Source records:

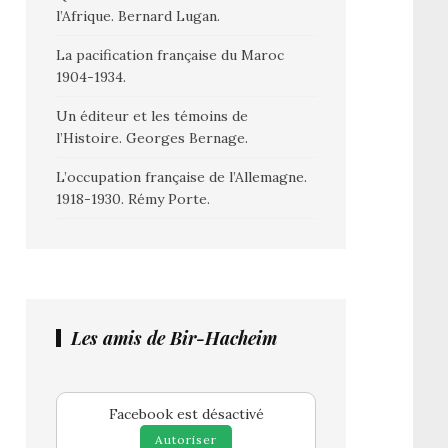
l’Afrique. Bernard Lugan.
La pacification française du Maroc
1904-1934.
Un éditeur et les témoins de
l’Histoire. Georges Bernage.
L’occupation française de l’Allemagne.
1918-1930. Rémy Porte.
Les amis de Bir-Hacheim
Facebook est désactivé
Autoriser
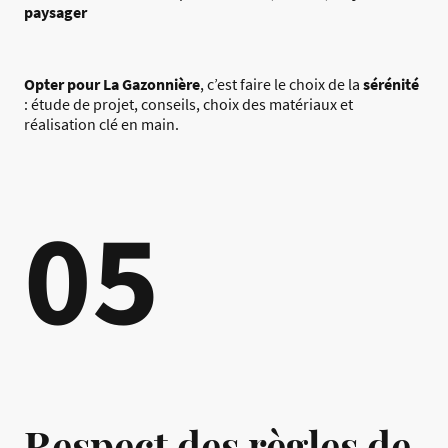
paysager
Opter pour La Gazonnière
, c’est faire le choix de la
sérénité
: étude de projet, conseils, choix des matériaux et
réalisation clé en main.
05
Respect des règles de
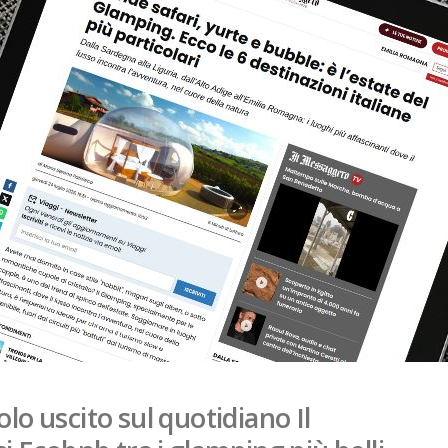
olo uscito sul quotidiano Il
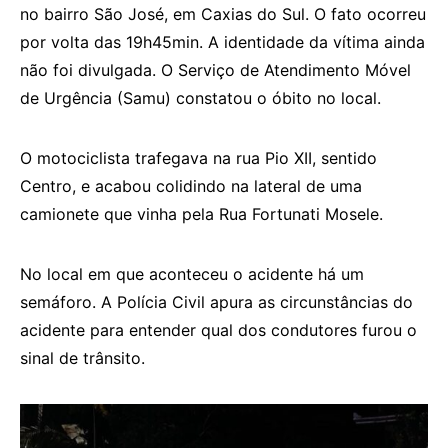
no bairro São José, em Caxias do Sul. O fato ocorreu
por volta das 19h45min. A identidade da vítima ainda
não foi divulgada. O Serviço de Atendimento Móvel
de Urgência (Samu) constatou o óbito no local.
O motociclista trafegava na rua Pio XII, sentido
Centro, e acabou colidindo na lateral de uma
camionete que vinha pela Rua Fortunati Mosele.
No local em que aconteceu o acidente há um
semáforo. A Polícia Civil apura as circunstâncias do
acidente para entender qual dos condutores furou o
sinal de trânsito.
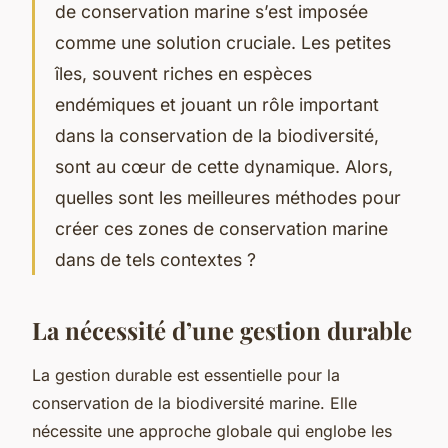
de conservation marine s’est imposée
comme une solution cruciale. Les petites
îles, souvent riches en espèces
endémiques et jouant un rôle important
dans la conservation de la biodiversité,
sont au cœur de cette dynamique. Alors,
quelles sont les meilleures méthodes pour
créer ces zones de conservation marine
dans de tels contextes ?
La nécessité d’une gestion durable
La gestion durable est essentielle pour la
conservation de la biodiversité marine. Elle
nécessite une approche globale qui englobe les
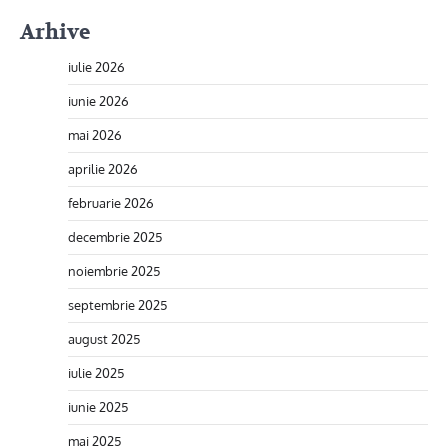
Arhive
iulie 2026
iunie 2026
mai 2026
aprilie 2026
februarie 2026
decembrie 2025
noiembrie 2025
septembrie 2025
august 2025
iulie 2025
iunie 2025
mai 2025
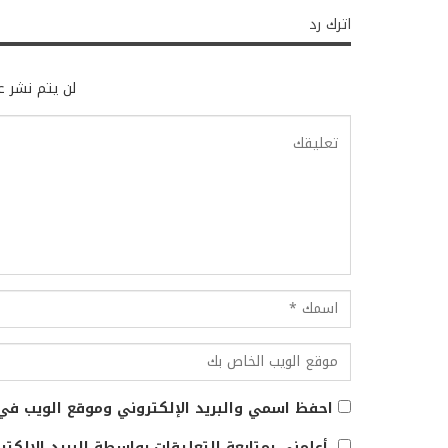
اترك رد
لن يتم نشر عن
احفظ اسمي والبريد الإلكتروني وموقع الويب في 
أعلمني بمتابعة التعليقات بواسطة البريد الإلكتر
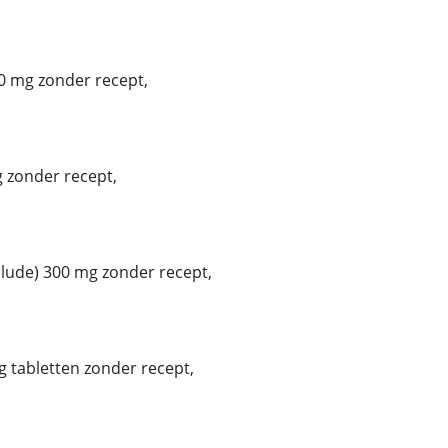
0 mg zonder recept,
 zonder recept,
ude) 300 mg zonder recept,
 tabletten zonder recept,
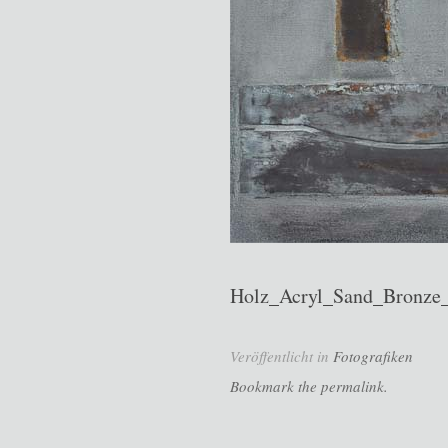
Holz_Acryl_Sand_Bronze_
Veröffentlicht in
Fotografiken
Bookmark the permalink.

Your task: Look through the data above and return exactly the lines from the one that contains "de conservation marine s’est imposée" to the one that contains "créer ces zones de conservation marine", inclusive, with nothing else.

Finished exercise:
de conservation marine s’est imposée
comme une solution cruciale. Les petites
îles, souvent riches en espèces
endémiques et jouant un rôle important
dans la conservation de la biodiversité,
sont au cœur de cette dynamique. Alors,
quelles sont les meilleures méthodes pour
créer ces zones de conservation marine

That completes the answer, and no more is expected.